Activity =>
Would you return the entries below word for word?

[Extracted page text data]

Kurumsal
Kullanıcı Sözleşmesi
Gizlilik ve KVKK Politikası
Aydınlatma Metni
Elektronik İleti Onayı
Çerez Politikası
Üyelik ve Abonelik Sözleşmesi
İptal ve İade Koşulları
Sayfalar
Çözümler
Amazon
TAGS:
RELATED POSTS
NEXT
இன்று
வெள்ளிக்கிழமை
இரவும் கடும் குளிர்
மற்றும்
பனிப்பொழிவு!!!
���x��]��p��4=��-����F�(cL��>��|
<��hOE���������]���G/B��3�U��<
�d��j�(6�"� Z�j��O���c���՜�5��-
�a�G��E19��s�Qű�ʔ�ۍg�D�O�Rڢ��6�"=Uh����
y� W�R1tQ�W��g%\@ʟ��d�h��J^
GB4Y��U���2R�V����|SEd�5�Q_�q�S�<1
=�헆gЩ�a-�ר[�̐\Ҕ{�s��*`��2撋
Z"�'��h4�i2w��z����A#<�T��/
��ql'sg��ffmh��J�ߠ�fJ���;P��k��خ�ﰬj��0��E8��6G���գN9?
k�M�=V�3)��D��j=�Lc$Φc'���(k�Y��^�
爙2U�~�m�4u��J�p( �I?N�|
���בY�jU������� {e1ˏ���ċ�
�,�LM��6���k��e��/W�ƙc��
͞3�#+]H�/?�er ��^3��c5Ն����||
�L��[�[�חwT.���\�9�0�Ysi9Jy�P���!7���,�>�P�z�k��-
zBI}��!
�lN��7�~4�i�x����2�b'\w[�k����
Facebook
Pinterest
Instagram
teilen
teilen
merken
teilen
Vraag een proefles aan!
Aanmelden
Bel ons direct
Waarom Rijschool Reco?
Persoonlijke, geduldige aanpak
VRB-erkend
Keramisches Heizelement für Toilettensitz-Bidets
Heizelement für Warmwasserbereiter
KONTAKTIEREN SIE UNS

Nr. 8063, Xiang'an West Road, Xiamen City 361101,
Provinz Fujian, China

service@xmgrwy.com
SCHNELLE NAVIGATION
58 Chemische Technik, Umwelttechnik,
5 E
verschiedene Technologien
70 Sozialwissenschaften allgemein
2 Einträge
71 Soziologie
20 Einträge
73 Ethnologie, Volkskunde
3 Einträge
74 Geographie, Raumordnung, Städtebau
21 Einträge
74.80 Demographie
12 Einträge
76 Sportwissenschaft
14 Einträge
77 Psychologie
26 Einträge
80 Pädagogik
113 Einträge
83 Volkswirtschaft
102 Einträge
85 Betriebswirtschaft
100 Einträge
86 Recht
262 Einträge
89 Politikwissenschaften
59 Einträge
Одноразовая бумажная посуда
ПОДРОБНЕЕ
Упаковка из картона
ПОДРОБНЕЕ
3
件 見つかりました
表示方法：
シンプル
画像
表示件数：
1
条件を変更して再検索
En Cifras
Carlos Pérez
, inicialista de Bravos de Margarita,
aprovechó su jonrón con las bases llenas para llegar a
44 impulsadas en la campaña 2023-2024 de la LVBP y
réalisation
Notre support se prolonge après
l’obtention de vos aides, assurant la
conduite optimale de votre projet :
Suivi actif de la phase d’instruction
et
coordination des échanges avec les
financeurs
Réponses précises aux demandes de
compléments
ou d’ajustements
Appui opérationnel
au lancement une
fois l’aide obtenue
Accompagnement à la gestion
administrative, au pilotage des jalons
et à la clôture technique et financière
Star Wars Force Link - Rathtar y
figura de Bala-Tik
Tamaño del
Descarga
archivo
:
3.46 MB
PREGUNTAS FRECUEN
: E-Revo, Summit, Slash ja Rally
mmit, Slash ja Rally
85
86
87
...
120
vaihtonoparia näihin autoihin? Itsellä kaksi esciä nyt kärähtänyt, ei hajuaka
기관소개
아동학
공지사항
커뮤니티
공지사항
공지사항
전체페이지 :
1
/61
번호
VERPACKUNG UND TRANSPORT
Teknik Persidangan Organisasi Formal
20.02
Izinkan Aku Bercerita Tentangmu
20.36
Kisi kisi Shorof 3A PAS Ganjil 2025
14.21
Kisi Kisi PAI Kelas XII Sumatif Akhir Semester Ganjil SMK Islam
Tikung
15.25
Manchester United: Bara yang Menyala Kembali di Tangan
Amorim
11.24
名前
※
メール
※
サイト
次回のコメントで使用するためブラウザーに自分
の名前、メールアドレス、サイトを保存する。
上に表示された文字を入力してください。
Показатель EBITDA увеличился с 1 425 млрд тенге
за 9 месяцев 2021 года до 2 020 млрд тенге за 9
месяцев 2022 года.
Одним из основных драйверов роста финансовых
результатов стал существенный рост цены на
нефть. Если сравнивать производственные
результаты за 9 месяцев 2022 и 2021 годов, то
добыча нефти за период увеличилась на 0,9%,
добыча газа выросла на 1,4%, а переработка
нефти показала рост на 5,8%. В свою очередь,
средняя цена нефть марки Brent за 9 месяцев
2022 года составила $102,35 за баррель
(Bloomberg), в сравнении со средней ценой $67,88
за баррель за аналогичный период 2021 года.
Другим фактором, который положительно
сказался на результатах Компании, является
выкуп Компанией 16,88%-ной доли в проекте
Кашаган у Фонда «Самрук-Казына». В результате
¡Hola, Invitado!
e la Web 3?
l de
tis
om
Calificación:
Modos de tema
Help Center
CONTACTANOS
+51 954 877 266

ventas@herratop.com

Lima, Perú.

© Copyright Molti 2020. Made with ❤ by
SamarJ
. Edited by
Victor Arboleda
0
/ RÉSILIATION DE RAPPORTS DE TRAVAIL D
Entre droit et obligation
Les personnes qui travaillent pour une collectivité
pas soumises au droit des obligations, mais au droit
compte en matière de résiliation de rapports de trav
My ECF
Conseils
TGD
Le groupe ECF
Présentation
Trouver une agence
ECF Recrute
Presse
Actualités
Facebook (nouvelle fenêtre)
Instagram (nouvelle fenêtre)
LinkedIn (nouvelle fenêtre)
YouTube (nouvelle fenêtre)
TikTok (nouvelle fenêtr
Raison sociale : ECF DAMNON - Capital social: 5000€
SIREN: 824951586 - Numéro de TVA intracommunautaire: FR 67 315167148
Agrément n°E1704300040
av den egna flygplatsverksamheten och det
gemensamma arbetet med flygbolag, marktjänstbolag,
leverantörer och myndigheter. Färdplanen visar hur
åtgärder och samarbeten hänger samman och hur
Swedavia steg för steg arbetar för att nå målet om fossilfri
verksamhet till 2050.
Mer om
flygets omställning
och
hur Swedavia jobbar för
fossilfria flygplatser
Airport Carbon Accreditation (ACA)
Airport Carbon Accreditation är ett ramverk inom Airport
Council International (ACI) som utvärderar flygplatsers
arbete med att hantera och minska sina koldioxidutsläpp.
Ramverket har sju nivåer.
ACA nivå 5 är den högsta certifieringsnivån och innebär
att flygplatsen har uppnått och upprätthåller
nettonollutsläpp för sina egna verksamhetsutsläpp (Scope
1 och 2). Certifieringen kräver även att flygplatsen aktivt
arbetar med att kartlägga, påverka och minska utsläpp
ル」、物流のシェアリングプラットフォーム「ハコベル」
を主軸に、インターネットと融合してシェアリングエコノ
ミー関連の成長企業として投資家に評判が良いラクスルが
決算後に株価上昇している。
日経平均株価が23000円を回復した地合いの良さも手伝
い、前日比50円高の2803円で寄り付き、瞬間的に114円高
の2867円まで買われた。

Response area =>
Kurumsal
Kullanıcı Sözleşmesi
Gizlilik ve KVKK Politikası
Aydınlatma Metni
Elektronik İleti Onayı
Çerez Politikası
Üyelik ve Abonelik Sözleşmesi
İptal ve İade Koşulları
Sayfalar
Çözümler
Amazon
TAGS:
RELATED POSTS
NEXT
இன்று
வெள்ளிக்கிழமை
இரவும் கடும் குளிர்
மற்றும்
பனிப்பொழிவு!!!
���x��]��p��4=��-����F�(cL��>��|
<��hOE���������]���G/B��3�U��<
�d��j�(6�"� Z�j��O���c���՜�5��-
�a�G��E19��s�Qű�ʔ�ۍg�D�O�Rڢ��6�"=Uh����
y� W�R1tQ�W��g%\@ʟ��d�h��J^
GB4Y��U���2R�V����|SEd�5�Q_�q�S�<1
=�헆gЩ�a-�ר[�̐\Ҕ{�s��*`��2撋
Z"�'��h4�i2w��z����A#<�T��/
��ql'sg��ffmh��J�ߠ�fJ���;P��k��خ�ﰬj��0��E8��6G���գN9?
k�M�=V�3)��D��j=�Lc$Φc'���(k�Y��^�
爙2U�~�m�4u��J�p( �I?N�|
���בY�jU������� {e1ˏ���ċ�
�,�LM��6���k��e��/W�ƙc��
͞3�#+]H�/?�er ��^3��c5Ն����||
�L��[�[�חwT.���\�9�0�Ysi9Jy�P���!7���,�>�P�z�k��-
zBI}��!
�lN��7�~4�i�x����2�b'\w[�k����
Facebook
Pinterest
Instagram
teilen
teilen
merken
teilen
Vraag een proefles aan!
Aanmelden
Bel ons direct
Waarom Rijschool Reco?
Persoonlijke, geduldige aanpak
VRB-erkend
Keramisches Heizelement für Toilettensitz-Bidets
Heizelement für Warmwasserbereiter
KONTAKTIEREN SIE UNS

Nr. 8063, Xiang'an West Road, Xiamen City 361101,
Provinz Fujian, China

service@xmgrwy.com
SCHNELLE NAVIGATION
58 Chemische Technik, Umwelttechnik,
5 E
verschiedene Technologien
70 Sozialwissenschaften allgemein
2 Einträge
71 Soziologie
20 Einträge
73 Ethnologie, Volkskunde
3 Einträge
74 Geographie, Raumordnung, Städtebau
21 Einträge
74.80 Demographie
12 Einträge
76 Sportwissenschaft
14 Einträge
77 Psychologie
26 Einträge
80 Pädagogik
113 Einträge
83 Volkswirtschaft
102 Einträge
85 Betriebswirtschaft
100 Einträge
86 Recht
262 Einträge
89 Politikwissenschaften
59 Einträge
Одноразовая бумажная посуда
ПОДРОБНЕЕ
Упаковка из картона
ПОДРОБНЕЕ
3
件 見つかりました
表示方法：
シンプル
画像
表示件数：
1
条件を変更して再検索
En Cifras
Carlos Pérez
, inicialista de Bravos de Margarita,
aprovechó su jonrón con las bases llenas para llegar a
44 impulsadas en la campaña 2023-2024 de la LVBP y
réalisation
Notre support se prolonge après
l’obtention de vos aides, assurant la
conduite optimale de votre projet :
Suivi actif de la phase d’instruction
et
coordination des échanges avec les
financeurs
Réponses précises aux demandes de
compléments
ou d’ajustements
Appui opérationnel
au lancement une
fois l’aide obtenue
Accompagnement à la gestion
administrative, au pilotage des jalons
et à la clôture technique et financière
Star Wars Force Link - Rathtar y
figura de Bala-Tik
Tamaño del
Descarga
archivo
:
3.46 MB
PREGUNTAS FRECUEN
: E-Revo, Summit, Slash ja Rally
mmit, Slash ja Rally
85
86
87
...
120
vaihtonoparia näihin autoihin? Itsellä kaksi esciä nyt kärähtänyt, ei hajuaka
기관소개
아동학
공지사항
커뮤니티
공지사항
공지사항
전체페이지 :
1
/61
번호
VERPACKUNG UND TRANSPORT
Teknik Persidangan Organisasi Formal
20.02
Izinkan Aku Bercerita Tentangmu
20.36
Kisi kisi Shorof 3A PAS Ganjil 2025
14.21
Kisi Kisi PAI Kelas XII Sumatif Akhir Semester Ganjil SMK Islam
Tikung
15.25
Manchester United: Bara yang Menyala Kembali di Tangan
Amorim
11.24
名前
※
メール
※
サイト
次回のコメントで使用するためブラウザーに自分
の名前、メールアドレス、サイトを保存する。
上に表示された文字を入力してください。
Показатель EBITDA увеличился с 1 425 млрд тенге
за 9 месяцев 2021 года до 2 020 млрд тенге за 9
месяцев 2022 года.
Одним из основных драйверов роста финансовых
результатов стал существенный рост цены на
нефть. Если сравнивать производственные
результаты за 9 месяцев 2022 и 2021 годов, то
добыча нефти за период увеличилась на 0,9%,
добыча газа выросла на 1,4%, а переработка
нефти показала рост на 5,8%. В свою очередь,
средняя цена нефть марки Brent за 9 месяцев
2022 года составила $102,35 за баррель
(Bloomberg), в сравнении со средней ценой $67,88
за баррель за аналогичный период 2021 года.
Другим фактором, который положительно
сказался на результатах Компании, является
выкуп Компанией 16,88%-ной доли в проекте
Кашаган у Фонда «Самрук-Казына». В результате
¡Hola, Invitado!
e la Web 3?
l de
tis
om
Calificación:
Modos de tema
Help Center
CONTACTANOS
+51 954 877 266

ventas@herratop.com

Lima, Perú.

© Copyright Molti 2020. Made with ❤ by
SamarJ
. Edited by
Victor Arboleda
0
/ RÉSILIATION DE RAPPORTS DE TRAVAIL D
Entre droit et obligation
Les personnes qui travaillent pour une collectivité
pas soumises au droit des obligations, mais au droit
compte en matière de résiliation de rapports de trav
My ECF
Conseils
TGD
Le groupe ECF
Présentation
Trouver une agence
ECF Recrute
Presse
Actualités
Facebook (nouvelle fenêtre)
Instagram (nouvelle fenêtre)
LinkedIn (nouvelle fenêtre)
YouTube (nouvelle fenêtre)
TikTok (nouvelle fenêtr
Raison sociale : ECF DAMNON - Capital social: 5000€
SIREN: 824951586 - Numéro de TVA intracommunautaire: FR 67 315167148
Agrément n°E1704300040
av den egna flygplatsverksamheten och det
gemensamma arbetet med flygbolag, marktjänstbolag,
leverantörer och myndigheter. Färdplanen visar hur
åtgärder och samarbeten hänger samman och hur
Swedavia steg för steg arbetar för att nå målet om fossilfri
verksamhet till 2050.
Mer om
flygets omställning
och
hur Swedavia jobbar för
fossilfria flygplatser
Airport Carbon Accreditation (ACA)
Airport Carbon Accreditation är ett ramverk inom Airport
Council International (ACI) som utvärderar flygplatsers
arbete med att hantera och minska sina koldioxidutsläpp.
Ramverket har sju nivåer.
ACA nivå 5 är den högsta certifieringsnivån och innebär
att flygplatsen har uppnått och upprätthåller
nettonollutsläpp för sina egna verksamhetsutsläpp (Scope
1 och 2). Certifieringen kräver även att flygplatsen aktivt
arbetar med att kartlägga, påverka och minska utsläpp
ル」、物流のシェアリングプラットフォーム「ハコベル」
を主軸に、インターネットと融合してシェアリングエコノ
ミー関連の成長企業として投資家に評判が良いラクスルが
決算後に株価上昇している。
日経平均株価が23000円を回復した地合いの良さも手伝
い、前日比50円高の2803円で寄り付き、瞬間的に114円高
の2867円まで買われた。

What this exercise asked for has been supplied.